:: TRY IT ::
Your output must be the lines below from the line containing "Un bon moyen" to the line containing "LGBT ゴリ押しも ２万票増で キラキラ政治に邁進！", both lines included, reproduced exactly and without pictures.

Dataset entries
....................

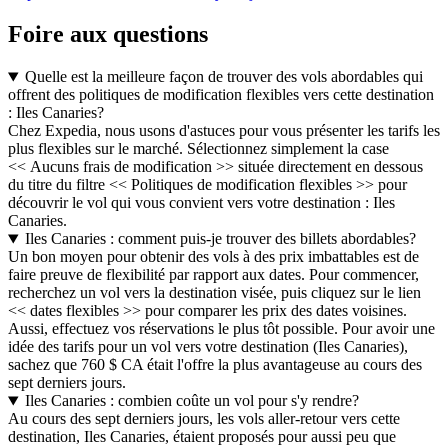
Foire aux questions
Quelle est la meilleure façon de trouver des vols abordables qui
offrent des politiques de modification flexibles vers cette destination
: Iles Canaries?
Chez Expedia, nous usons d'astuces pour vous présenter les tarifs les
plus flexibles sur le marché. Sélectionnez simplement la case
<< Aucuns frais de modification >> située directement en dessous
du titre du filtre << Politiques de modification flexibles >> pour
découvrir le vol qui vous convient vers votre destination : Iles
Canaries.
Iles Canaries : comment puis-je trouver des billets abordables?
Un bon moyen pour obtenir des vols à des prix imbattables est de
faire preuve de flexibilité par rapport aux dates. Pour commencer,
recherchez un vol vers la destination visée, puis cliquez sur le lien
<< dates flexibles >> pour comparer les prix des dates voisines.
Aussi, effectuez vos réservations le plus tôt possible. Pour avoir une
idée des tarifs pour un vol vers votre destination (Iles Canaries),
sachez que 760 $ CA était l'offre la plus avantageuse au cours des
sept derniers jours.
Iles Canaries : combien coûte un vol pour s'y rendre?
Au cours des sept derniers jours, les vols aller-retour vers cette
destination, Iles Canaries, étaient proposés pour aussi peu que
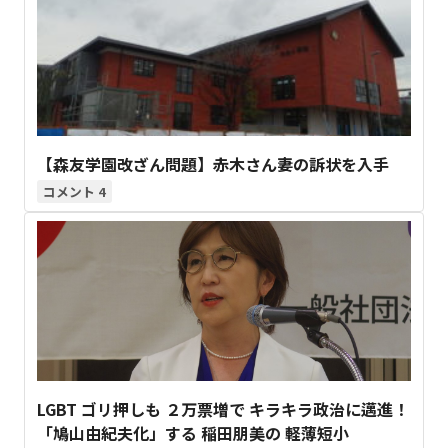
【森友学園改ざん問題】赤木さん妻の訴状を入手
4
LGBT ゴリ押しも ２万票増で キラキラ政治に邁進！
「鳩山由紀夫化」する 稲田朋美の 軽薄短小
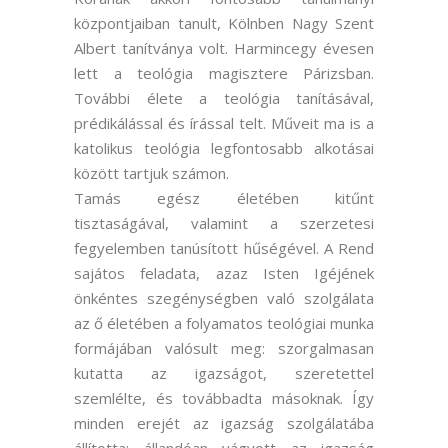
központjaiban tanult, Kölnben Nagy Szent
Albert tanítványa volt. Harmincegy évesen
lett a teológia magisztere Párizsban.
További élete a teológia tanításával,
prédikálással és írással telt. Műveit ma is a
katolikus teológia legfontosabb alkotásai
között tartjuk számon.
Tamás egész életében kitűnt
tisztaságával, valamint a szerzetesi
fegyelemben tanúsított hűségével. A Rend
sajátos feladata, azaz Isten Igéjének
önkéntes szegénységben való szolgálata
az ő életében a folyamatos teológiai munka
formájában valósult meg: szorgalmasan
kutatta az igazságot, szeretettel
szemlélte, és továbbadta másoknak. Így
minden erejét az igazság szolgálatába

....................

:: ANSWER AREA ::
Un bon moyen pour obtenir des vols à des prix imbattables est de
faire preuve de flexibilité par rapport aux dates. Pour commencer,
recherchez un vol vers la destination visée, puis cliquez sur le lien
<< dates flexibles >> pour comparer les prix des dates voisines.
Aussi, effectuez vos réservations le plus tôt possible. Pour avoir une
idée des tarifs pour un vol vers votre destination (Iles Canaries),
sachez que 760 $ CA était l'offre la plus avantageuse au cours des
sept derniers jours.
Iles Canaries : combien coûte un vol pour s'y rendre?
Au cours des sept derniers jours, les vols aller-retour vers cette
destination, Iles Canaries, étaient proposés pour aussi peu que
【森友学園改ざん問題】赤木さん妻の訴状を入手
4
LGBT ゴリ押しも ２万票増で キラキラ政治に邁進！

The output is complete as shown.